Mentre mi voltavo, il mio sguardo cadde su un pianoforte a coda:

"Posso suonarlo? O è troppo tardi?"

"Faccia pure - rispose con un sorriso - I muri sono spessi, quindi dalle camere nessuno sentirà un suono. Non lo toccano mai, non so nemmeno se sia ancora accordato oppure no". Mi avvicinai lentamente allo strumento, mentre lo studiavo: si poteva vedere un lieve strato di polvere sui tasti e sul leggio, evidente indicatore del poco utilizzo. Mi sedetti sullo sgabello e iniziai a pigiare un paio di tasti, come mi facevano fare da bambina per verificare l'accordatura.

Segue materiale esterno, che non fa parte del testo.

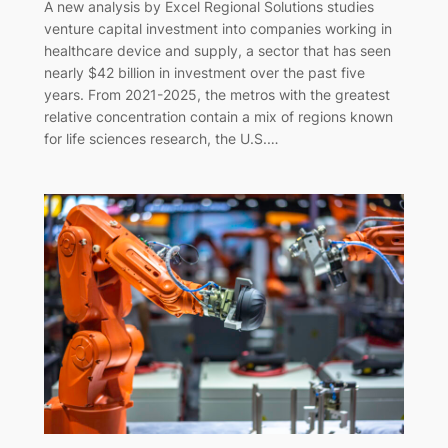
A new analysis by Excel Regional Solutions studies
venture capital investment into companies working in
healthcare device and supply, a sector that has seen
nearly $42 billion in investment over the past five
years. From 2021-2025, the metros with the greatest
relative concentration contain a mix of regions known
for life sciences research, the U.S.…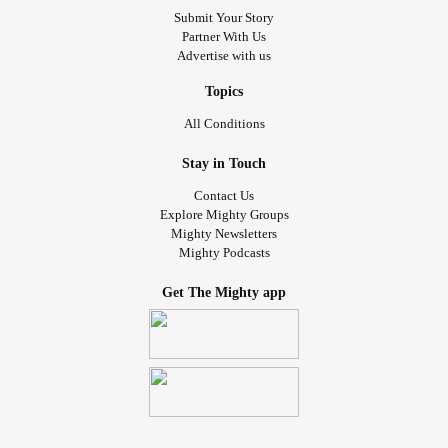
Submit Your Story
Partner With Us
Advertise with us
Topics
All Conditions
Stay in Touch
Contact Us
Explore Mighty Groups
Mighty Newsletters
Mighty Podcasts
Get The Mighty app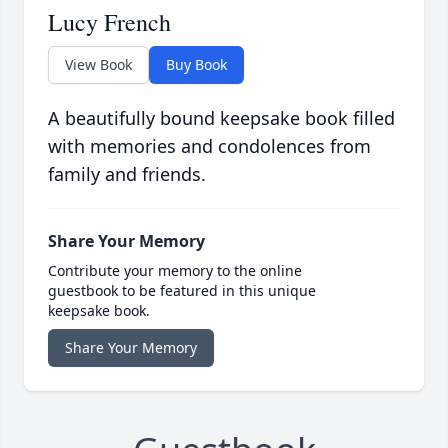
Lucy French
View Book
Buy Book
A beautifully bound keepsake book filled
with memories and condolences from
family and friends.
Share Your Memory
Contribute your memory to the online
guestbook to be featured in this unique
keepsake book.
Share Your Memory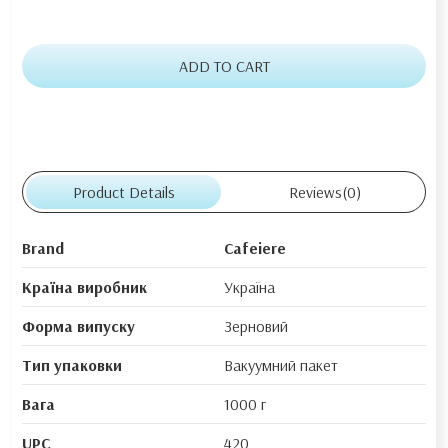
ADD TO CART
Product Details
Reviews
(0)
Brand
Cafeiere
Країна виробник
Україна
Форма випуску
Зерновий
Тип упаковки
Вакуумний пакет
Вага
1000 г
UPC
420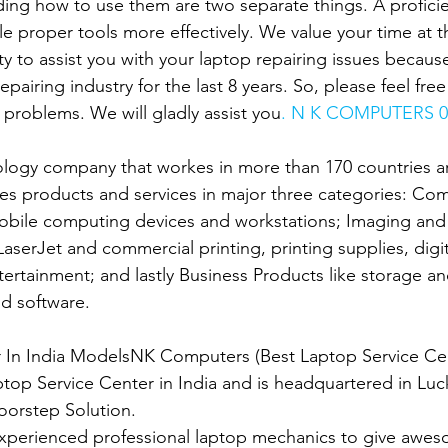
ing how to use them are two separate things. A proficien
le proper tools more effectively. We value your time at 
ity to assist you with your laptop repairing issues becau
epairing industry for the last 8 years. So, please feel fre
 problems. We will gladly assist you
. N K COMPUTERS 0
ology company that workes in more than 170 countries ar
es products and services in major three categories: Co
obile computing devices and workstations; Imaging and 
 LaserJet and commercial printing, printing supplies, digit
rtainment; and lastly Business Products like storage an
d software.
er In India ModelsNK Computers (Best Laptop Service Ce
ptop Service Center in India and is headquartered in Luc
oorstep Solution.
xperienced professional laptop mechanics to give awes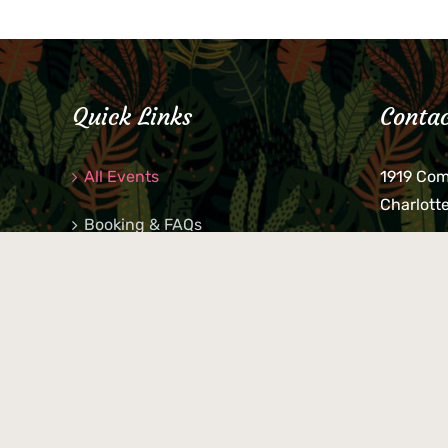
Quick Links
Contac
All Events
1919 Co
Charlott
Booking & FAQs
If you be
Private Parties
keys, pho
behind p
Little Shop Of Petra’s
during b
responsib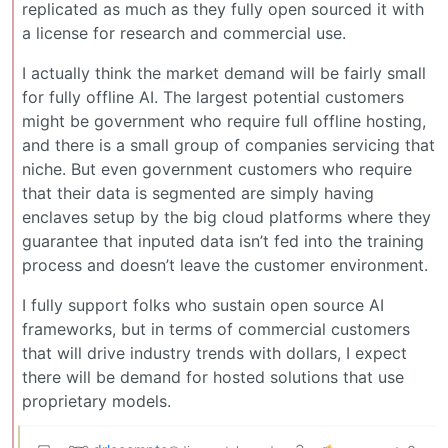
replicated as much as they fully open sourced it with
a license for research and commercial use.
I actually think the market demand will be fairly small
for fully offline AI. The largest potential customers
might be government who require full offline hosting,
and there is a small group of companies servicing that
niche. But even government customers who require
that their data is segmented are simply having
enclaves setup by the big cloud platforms where they
guarantee that inputed data isn’t fed into the training
process and doesn’t leave the customer environment.
I fully support folks who sustain open source AI
frameworks, but in terms of commercial customers
that will drive industry trends with dollars, I expect
there will be demand for hosted solutions that use
proprietary models.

Dopo aver verificato che fosse tutto a posto, iniziai a suonare la prima canzone che mi venne in mente, un preludio di Chopin. Chiusi gli occhi, concentrandomi unicamente sulla musica, che sapevo a memoria; li riaprii solamente quando la mia quiete fu interrotta dal fragoroso applauso di Lewis. Mi voltai di scatto verso di lui, che capì l'errore e si interruppe subito.

Nelle settimane che passai al Green Light Hotel tutte le sere iniziai a scendere nella hall e suonare il pianoforte, con l'autorizzazione di un Lewis sempre contento di vedermi. Ben presto, iniziai a comporre nuova musica, dato che le mie vecchie canzoni d'amore erano inutilizzabili. In quella stanza composi la maggior parte del mio album di debutto, tra lacrime e applausi del custode che divenne un mio amico fidato in uno dei momenti più bassi della mia vita.

You gave me love, you gave me fire,

But it's time for me to go.

You know I had to fly away,

I'm a butterfly leaving its place.*

nota:

*traduzione: (da Butterfly, Lucille Clarke)

Mi hai dato amore, mi hai dato fuoco,

Ma è ora per me di andare.

Sai che ho dovuto volare via,

Sono una farfalla che lascia il suo posto.